> **Task details**
Where the word "Save" occurs in a line of the data, return the whole line.

> **Bounding box prediction data**
****************************************

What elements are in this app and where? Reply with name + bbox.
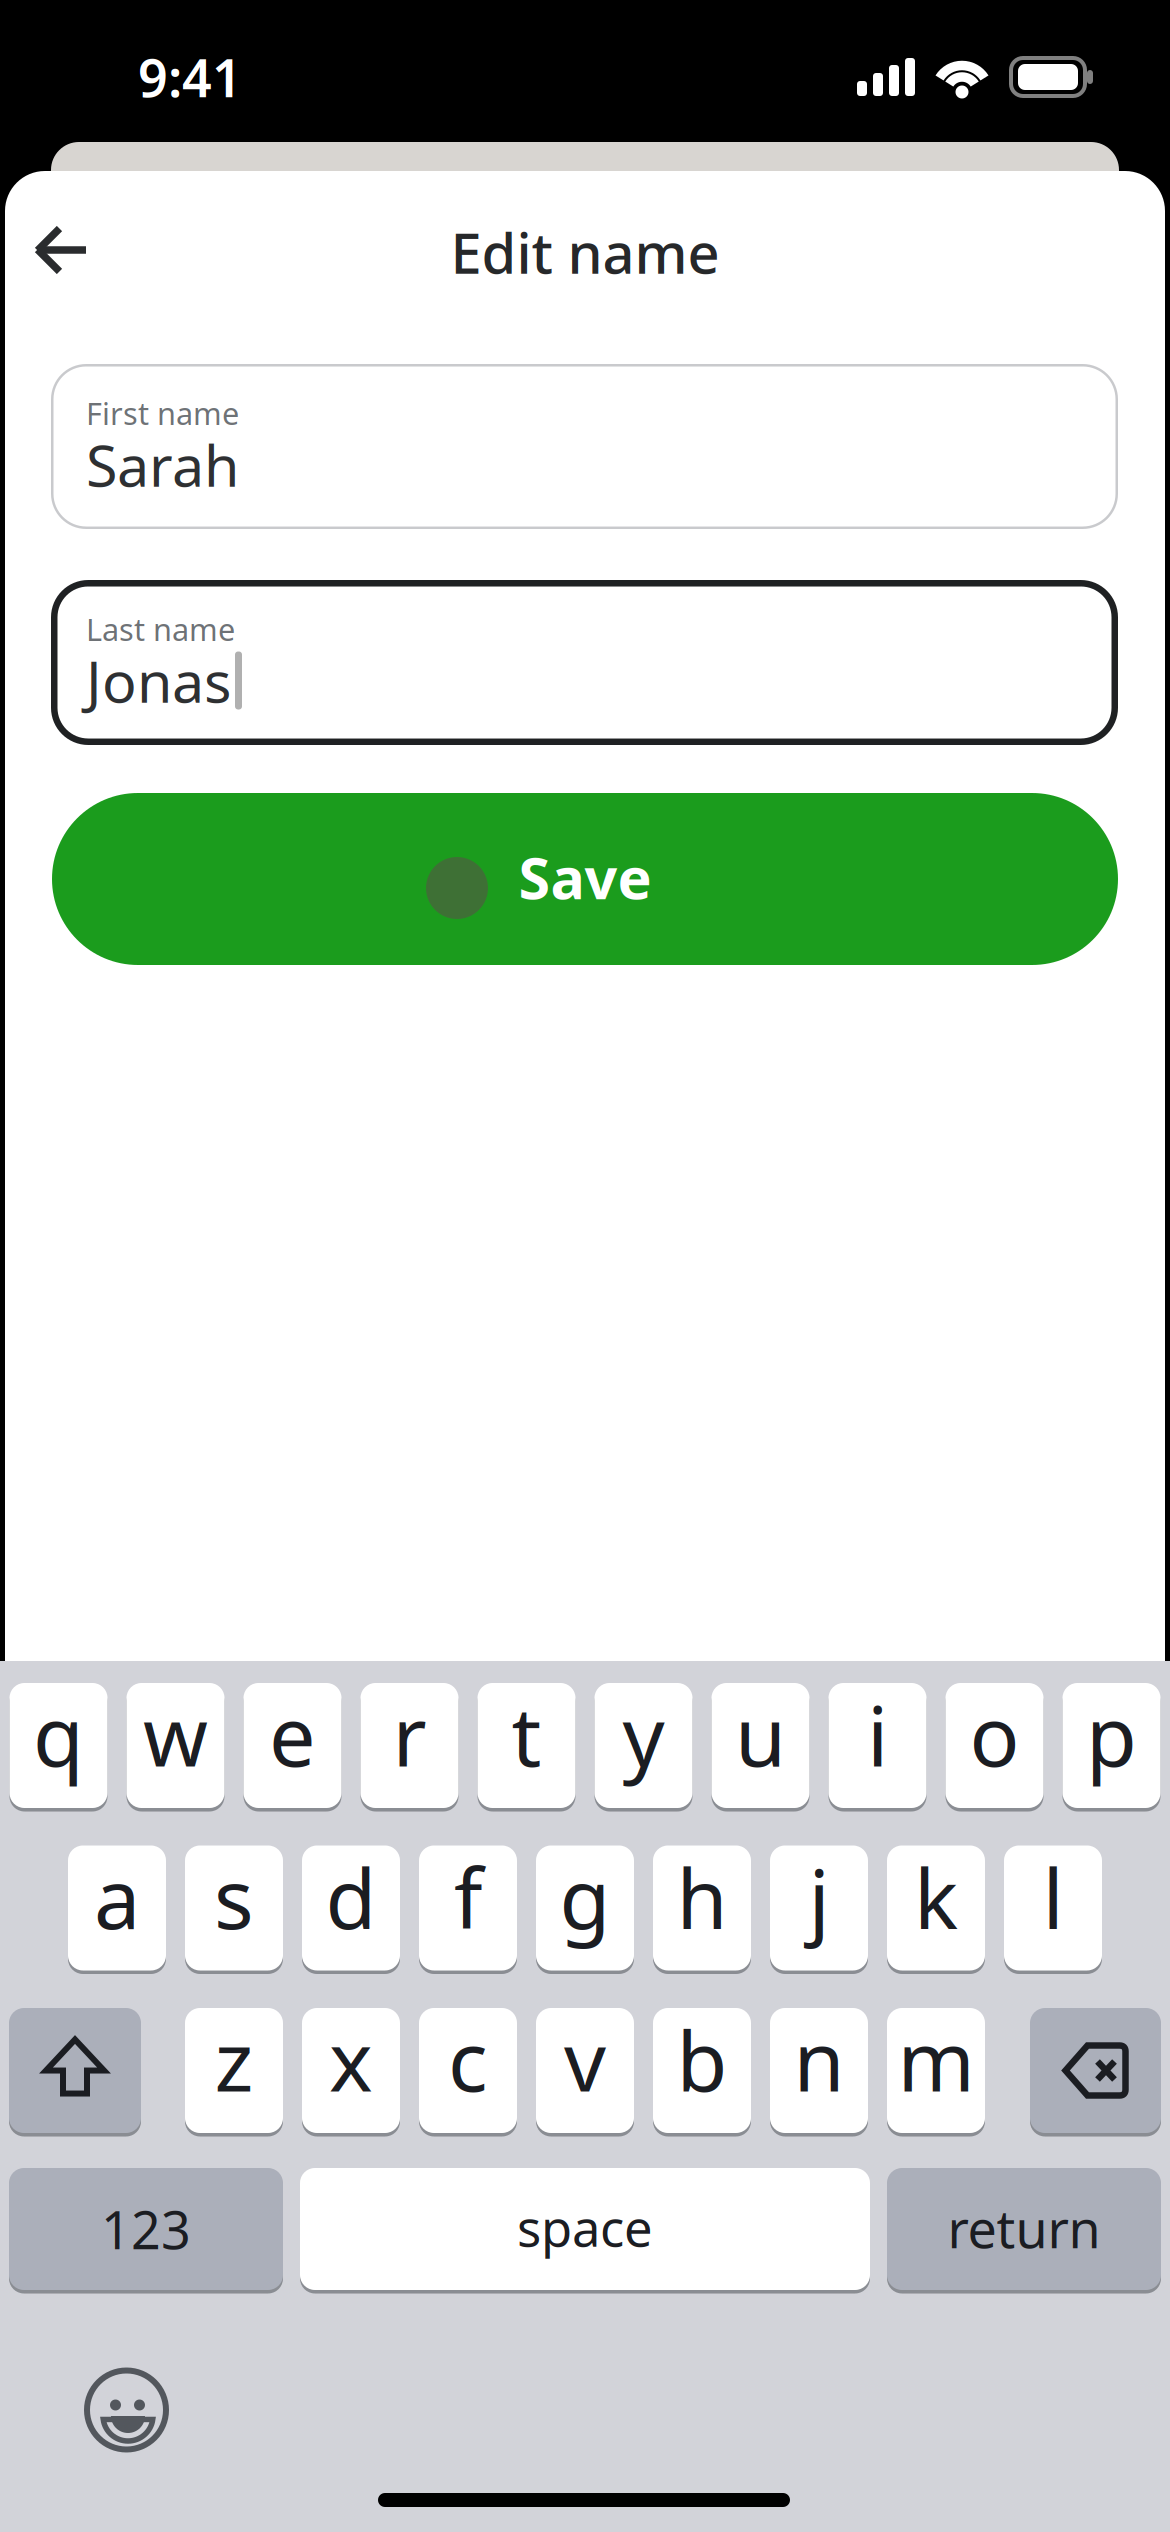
staticText: r [392, 1680, 426, 1789]
button[interactable]: s [185, 1844, 283, 1972]
staticText: f [454, 1842, 482, 1952]
button[interactable]: q [10, 1681, 108, 1810]
button[interactable]: y [594, 1681, 692, 1810]
staticText: i [867, 1680, 888, 1789]
staticText: space [517, 2193, 653, 2261]
staticText: Sarah [86, 426, 239, 502]
staticText: 123 [101, 2194, 191, 2264]
button[interactable]: Last name [51, 580, 1118, 745]
button[interactable]: Shift [9, 2006, 141, 2135]
button[interactable]: r [360, 1681, 458, 1810]
staticText: l [1042, 1842, 1064, 1952]
button[interactable]: h [653, 1844, 751, 1972]
staticText: m [898, 2005, 974, 2114]
button[interactable]: p [1062, 1681, 1160, 1810]
staticText: s [214, 1842, 254, 1952]
staticText: p [1086, 1680, 1137, 1789]
button[interactable]: x [302, 2006, 400, 2135]
button[interactable]: a [68, 1844, 166, 1972]
button[interactable]: z [185, 2006, 283, 2135]
button[interactable]: o [946, 1681, 1044, 1810]
button[interactable]: e [244, 1681, 342, 1810]
button[interactable]: Emoji [83, 2366, 167, 2450]
button[interactable]: g [536, 1844, 634, 1972]
staticText: Save [518, 839, 652, 915]
staticText: o [970, 1680, 1020, 1789]
button[interactable]: t [478, 1681, 576, 1810]
staticText: return [948, 2194, 1100, 2263]
button[interactable]: return [887, 2166, 1161, 2292]
staticText: t [512, 1680, 542, 1789]
staticText: u [735, 1680, 786, 1789]
staticText: g [560, 1842, 610, 1952]
staticText: h [676, 1842, 728, 1952]
staticText: e [269, 1680, 316, 1789]
staticText: z [214, 2005, 254, 2114]
staticText: k [914, 1842, 958, 1952]
staticText: q [33, 1680, 84, 1789]
button[interactable]: space [300, 2166, 870, 2292]
staticText: Last name [86, 609, 235, 649]
button[interactable]: d [302, 1844, 400, 1972]
staticText: d [326, 1842, 376, 1952]
button[interactable]: v [536, 2006, 634, 2135]
button[interactable]: m [887, 2006, 985, 2135]
staticText: Jonas [86, 642, 231, 718]
staticText: x [329, 2005, 373, 2114]
button[interactable]: l [1004, 1844, 1102, 1972]
button[interactable]: u [712, 1681, 810, 1810]
button[interactable]: n [770, 2006, 868, 2135]
staticText: j [808, 1842, 830, 1952]
staticText: y [622, 1680, 664, 1789]
staticText: c [448, 2005, 488, 2114]
staticText: 9:41 [138, 42, 242, 112]
staticText: First name [86, 393, 239, 433]
button[interactable]: Save [52, 793, 1118, 965]
button[interactable]: f [419, 1844, 517, 1972]
staticText: a [94, 1842, 140, 1952]
button[interactable]: 123 [9, 2166, 283, 2292]
button[interactable]: w [126, 1681, 224, 1810]
button[interactable]: First name [51, 364, 1118, 529]
button[interactable]: Back [11, 205, 111, 295]
staticText: b [676, 2005, 728, 2114]
button[interactable]: k [887, 1844, 985, 1972]
button[interactable]: c [419, 2006, 517, 2135]
staticText: n [794, 2005, 844, 2114]
staticText: v [564, 2005, 606, 2114]
button[interactable]: j [770, 1844, 868, 1972]
button[interactable]: Delete [1030, 2006, 1161, 2135]
button[interactable]: b [653, 2006, 751, 2135]
staticText: w [143, 1680, 208, 1789]
staticText: Edit name [450, 215, 720, 289]
button[interactable]: i [828, 1681, 926, 1810]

****************************************

> **Reply to the task**
staticText: Save [518, 839, 652, 915]
button[interactable]: Save [52, 793, 1118, 965]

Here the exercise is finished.